Task brief: Among the lines below, copy each one in which "CMYK" appears.

Records for the exercise:
• • •

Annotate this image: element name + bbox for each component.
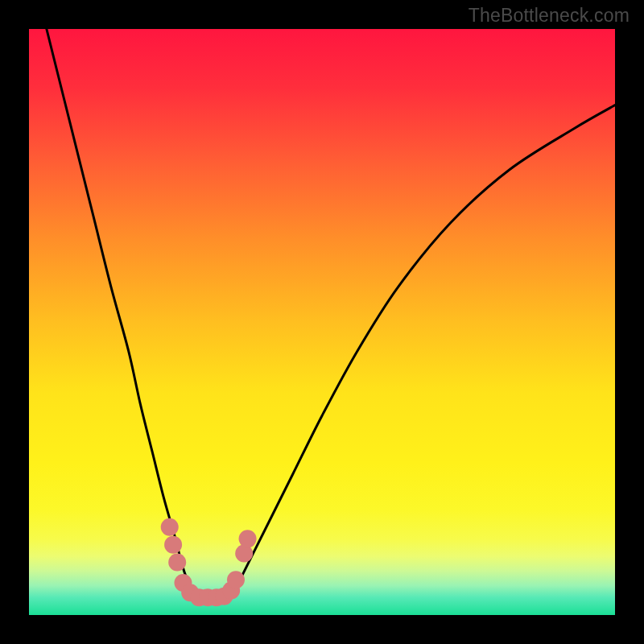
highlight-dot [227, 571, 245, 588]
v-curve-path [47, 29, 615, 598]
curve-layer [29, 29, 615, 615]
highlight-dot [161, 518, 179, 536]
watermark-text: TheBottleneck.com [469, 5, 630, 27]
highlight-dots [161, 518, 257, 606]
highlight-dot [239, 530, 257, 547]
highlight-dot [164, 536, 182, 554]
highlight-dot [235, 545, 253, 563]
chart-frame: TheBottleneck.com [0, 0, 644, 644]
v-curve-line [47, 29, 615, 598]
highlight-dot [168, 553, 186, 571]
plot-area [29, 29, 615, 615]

• • •

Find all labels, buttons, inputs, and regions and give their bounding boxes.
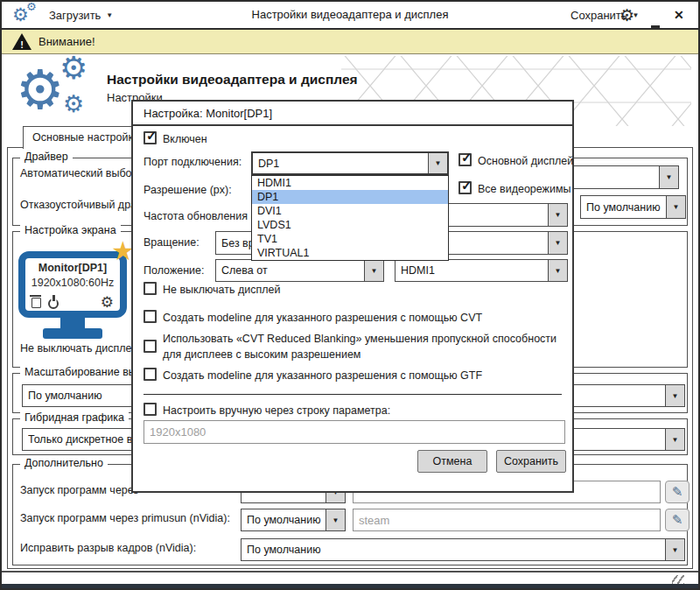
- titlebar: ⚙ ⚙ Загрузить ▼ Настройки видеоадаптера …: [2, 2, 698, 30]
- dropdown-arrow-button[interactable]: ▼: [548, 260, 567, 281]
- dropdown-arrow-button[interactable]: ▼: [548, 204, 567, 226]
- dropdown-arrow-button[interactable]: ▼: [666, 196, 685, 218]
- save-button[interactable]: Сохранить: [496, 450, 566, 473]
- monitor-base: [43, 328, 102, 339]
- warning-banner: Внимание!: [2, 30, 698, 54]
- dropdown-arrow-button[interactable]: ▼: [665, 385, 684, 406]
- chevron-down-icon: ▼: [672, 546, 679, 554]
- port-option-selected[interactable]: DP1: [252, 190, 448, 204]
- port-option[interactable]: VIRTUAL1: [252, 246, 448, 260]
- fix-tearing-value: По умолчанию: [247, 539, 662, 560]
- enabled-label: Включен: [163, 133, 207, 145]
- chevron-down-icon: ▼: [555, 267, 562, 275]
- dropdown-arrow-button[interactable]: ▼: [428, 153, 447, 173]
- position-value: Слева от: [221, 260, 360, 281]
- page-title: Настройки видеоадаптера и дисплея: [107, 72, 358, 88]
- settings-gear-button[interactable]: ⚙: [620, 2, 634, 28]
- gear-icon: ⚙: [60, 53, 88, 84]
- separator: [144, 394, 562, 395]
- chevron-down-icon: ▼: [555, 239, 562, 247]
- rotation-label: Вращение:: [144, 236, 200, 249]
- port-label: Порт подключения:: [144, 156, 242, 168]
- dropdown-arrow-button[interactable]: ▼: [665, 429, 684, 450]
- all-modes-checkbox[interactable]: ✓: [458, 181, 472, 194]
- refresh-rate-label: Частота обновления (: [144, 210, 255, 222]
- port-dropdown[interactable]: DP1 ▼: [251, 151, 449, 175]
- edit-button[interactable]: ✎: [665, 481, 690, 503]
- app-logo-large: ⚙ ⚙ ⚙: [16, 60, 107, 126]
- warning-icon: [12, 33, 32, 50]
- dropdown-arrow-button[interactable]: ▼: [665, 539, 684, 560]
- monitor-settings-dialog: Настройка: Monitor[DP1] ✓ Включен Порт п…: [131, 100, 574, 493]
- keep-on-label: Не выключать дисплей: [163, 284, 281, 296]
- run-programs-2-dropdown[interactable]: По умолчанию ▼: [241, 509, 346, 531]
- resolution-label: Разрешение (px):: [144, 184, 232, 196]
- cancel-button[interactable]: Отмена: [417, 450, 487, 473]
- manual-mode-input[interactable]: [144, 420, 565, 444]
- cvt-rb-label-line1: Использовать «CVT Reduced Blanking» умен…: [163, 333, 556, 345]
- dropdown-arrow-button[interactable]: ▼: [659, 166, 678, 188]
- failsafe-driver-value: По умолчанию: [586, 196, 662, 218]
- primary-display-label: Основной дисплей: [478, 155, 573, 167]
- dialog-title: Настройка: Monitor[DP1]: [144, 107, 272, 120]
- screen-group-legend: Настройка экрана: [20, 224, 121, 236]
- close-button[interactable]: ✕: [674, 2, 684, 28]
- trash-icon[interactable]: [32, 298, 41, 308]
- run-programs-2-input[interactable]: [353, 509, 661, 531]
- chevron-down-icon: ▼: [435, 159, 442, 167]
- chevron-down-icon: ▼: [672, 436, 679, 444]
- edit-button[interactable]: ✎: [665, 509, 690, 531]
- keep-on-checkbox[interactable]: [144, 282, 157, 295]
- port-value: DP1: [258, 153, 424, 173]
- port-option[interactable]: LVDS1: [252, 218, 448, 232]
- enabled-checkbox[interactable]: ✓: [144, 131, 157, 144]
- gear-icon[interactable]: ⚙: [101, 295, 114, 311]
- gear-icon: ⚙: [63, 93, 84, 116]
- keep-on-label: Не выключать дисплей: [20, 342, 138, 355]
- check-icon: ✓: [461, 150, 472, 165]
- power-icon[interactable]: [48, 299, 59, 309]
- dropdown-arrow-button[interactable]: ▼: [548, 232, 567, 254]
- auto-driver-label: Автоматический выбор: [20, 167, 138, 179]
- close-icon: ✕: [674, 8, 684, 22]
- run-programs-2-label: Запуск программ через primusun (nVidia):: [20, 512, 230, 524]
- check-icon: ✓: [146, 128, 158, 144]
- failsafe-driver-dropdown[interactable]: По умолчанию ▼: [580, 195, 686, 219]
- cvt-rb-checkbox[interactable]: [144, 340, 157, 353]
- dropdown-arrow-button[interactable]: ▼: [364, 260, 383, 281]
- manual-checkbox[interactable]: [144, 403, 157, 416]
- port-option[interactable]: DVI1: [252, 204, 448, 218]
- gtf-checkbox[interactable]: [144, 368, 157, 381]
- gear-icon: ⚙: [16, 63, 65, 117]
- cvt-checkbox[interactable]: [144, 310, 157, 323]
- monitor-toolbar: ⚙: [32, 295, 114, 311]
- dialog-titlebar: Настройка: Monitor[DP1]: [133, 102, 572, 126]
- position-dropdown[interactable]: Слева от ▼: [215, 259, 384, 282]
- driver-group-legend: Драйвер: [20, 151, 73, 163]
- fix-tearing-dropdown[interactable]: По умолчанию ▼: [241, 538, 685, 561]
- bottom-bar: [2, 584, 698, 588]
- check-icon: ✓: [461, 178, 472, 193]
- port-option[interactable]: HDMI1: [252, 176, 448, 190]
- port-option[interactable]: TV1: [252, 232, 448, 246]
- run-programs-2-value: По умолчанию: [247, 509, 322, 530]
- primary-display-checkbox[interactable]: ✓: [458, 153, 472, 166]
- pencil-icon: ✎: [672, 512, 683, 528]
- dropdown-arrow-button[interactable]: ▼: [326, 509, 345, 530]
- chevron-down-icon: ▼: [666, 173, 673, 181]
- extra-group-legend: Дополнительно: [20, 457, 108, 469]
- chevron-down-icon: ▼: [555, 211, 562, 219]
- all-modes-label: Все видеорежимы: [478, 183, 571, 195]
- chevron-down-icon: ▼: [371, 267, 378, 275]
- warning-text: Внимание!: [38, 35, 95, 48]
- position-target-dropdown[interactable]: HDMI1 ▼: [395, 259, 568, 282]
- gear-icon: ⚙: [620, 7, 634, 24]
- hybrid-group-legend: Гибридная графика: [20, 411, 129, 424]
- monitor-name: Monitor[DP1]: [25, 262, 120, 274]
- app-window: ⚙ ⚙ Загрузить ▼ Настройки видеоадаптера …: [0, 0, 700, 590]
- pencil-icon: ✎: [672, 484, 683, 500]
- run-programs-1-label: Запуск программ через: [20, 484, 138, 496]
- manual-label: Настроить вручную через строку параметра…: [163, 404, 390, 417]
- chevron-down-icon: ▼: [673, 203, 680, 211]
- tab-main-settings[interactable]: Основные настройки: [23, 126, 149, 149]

• • •

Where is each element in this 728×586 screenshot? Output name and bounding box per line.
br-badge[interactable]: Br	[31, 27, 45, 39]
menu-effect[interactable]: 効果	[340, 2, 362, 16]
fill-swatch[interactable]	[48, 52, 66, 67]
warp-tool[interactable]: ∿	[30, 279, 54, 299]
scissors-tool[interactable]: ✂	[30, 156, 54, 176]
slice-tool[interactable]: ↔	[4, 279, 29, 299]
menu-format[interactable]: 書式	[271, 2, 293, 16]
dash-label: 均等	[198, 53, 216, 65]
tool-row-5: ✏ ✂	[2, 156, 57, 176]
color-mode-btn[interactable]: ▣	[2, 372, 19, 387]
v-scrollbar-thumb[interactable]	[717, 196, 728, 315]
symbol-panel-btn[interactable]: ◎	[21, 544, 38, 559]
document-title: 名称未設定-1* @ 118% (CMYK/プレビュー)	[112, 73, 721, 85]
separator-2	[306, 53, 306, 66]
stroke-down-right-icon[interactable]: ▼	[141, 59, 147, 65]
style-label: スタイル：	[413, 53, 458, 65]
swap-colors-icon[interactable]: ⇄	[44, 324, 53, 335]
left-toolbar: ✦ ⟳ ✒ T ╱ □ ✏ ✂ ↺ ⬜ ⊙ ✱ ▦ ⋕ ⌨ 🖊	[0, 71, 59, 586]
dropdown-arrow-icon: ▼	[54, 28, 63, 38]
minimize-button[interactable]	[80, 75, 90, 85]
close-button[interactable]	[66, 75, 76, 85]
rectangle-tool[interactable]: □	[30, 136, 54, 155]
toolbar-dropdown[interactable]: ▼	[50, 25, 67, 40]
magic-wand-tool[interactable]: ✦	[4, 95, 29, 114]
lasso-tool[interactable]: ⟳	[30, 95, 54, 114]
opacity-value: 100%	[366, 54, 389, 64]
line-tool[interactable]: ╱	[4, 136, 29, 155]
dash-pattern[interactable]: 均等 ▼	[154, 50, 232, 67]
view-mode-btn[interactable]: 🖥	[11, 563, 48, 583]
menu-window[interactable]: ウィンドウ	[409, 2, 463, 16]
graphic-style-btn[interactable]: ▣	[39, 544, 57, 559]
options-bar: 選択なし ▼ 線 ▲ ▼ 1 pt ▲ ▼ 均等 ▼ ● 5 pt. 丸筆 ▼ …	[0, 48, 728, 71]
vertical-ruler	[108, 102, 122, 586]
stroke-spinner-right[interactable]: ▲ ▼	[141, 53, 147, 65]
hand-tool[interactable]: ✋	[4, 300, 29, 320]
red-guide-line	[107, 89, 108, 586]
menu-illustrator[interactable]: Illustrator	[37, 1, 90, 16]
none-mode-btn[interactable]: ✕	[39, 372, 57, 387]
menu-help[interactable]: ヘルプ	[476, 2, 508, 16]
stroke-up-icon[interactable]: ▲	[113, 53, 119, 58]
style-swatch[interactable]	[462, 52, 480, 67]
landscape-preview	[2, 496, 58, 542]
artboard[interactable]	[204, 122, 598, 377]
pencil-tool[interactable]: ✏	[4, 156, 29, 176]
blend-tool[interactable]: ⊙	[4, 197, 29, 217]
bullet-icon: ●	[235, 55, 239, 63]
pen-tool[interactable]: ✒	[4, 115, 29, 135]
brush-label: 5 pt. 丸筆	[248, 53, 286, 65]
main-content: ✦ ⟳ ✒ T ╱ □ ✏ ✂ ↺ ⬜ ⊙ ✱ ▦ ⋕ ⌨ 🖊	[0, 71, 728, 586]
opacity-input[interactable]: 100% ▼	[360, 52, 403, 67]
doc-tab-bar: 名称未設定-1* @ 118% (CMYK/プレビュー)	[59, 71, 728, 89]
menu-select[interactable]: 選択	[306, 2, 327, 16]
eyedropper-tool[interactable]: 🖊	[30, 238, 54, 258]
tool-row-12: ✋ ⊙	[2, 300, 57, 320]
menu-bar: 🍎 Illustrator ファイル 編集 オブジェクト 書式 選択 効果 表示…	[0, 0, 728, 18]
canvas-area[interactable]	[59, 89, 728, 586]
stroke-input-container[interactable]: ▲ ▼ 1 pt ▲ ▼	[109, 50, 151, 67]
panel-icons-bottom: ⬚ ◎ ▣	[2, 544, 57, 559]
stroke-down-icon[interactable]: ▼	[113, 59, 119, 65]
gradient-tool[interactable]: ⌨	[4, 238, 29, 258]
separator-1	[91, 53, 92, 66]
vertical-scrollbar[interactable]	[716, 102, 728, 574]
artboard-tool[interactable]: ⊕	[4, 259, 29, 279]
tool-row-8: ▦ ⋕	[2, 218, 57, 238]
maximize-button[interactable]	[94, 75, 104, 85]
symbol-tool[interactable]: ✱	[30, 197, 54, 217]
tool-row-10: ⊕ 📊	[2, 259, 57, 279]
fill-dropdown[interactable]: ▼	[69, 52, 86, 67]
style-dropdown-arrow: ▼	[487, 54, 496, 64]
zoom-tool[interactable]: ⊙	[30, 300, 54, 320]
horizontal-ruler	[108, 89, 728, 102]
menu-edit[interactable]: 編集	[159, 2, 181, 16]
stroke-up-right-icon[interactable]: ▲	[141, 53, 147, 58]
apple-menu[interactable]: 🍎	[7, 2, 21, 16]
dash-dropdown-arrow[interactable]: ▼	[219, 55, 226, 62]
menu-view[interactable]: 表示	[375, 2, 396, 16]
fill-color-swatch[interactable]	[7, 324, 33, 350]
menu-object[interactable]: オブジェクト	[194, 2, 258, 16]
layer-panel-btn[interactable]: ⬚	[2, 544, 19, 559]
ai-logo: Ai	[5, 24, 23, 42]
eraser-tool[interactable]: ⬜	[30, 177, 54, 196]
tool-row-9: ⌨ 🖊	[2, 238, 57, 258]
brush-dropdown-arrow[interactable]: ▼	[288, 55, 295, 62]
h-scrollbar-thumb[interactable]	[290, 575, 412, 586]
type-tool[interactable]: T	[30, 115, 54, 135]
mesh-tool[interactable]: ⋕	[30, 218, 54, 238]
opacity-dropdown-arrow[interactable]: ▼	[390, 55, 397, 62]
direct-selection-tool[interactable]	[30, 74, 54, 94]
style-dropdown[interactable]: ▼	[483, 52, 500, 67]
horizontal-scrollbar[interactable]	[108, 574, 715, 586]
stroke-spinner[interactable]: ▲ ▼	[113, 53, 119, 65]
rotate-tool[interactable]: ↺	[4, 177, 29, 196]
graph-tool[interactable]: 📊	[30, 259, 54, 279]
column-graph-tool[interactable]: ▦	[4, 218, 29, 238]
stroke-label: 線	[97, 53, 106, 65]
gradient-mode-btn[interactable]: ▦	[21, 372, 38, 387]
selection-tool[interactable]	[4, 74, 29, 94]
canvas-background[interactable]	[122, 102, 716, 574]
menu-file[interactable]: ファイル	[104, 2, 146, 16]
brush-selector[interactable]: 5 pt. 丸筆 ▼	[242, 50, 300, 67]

• • •

Result of this task:
document-title: 名称未設定-1* @ 118% (CMYK/プレビュー)	[112, 73, 721, 85]
doc-tab-bar: 名称未設定-1* @ 118% (CMYK/プレビュー)	[59, 71, 728, 89]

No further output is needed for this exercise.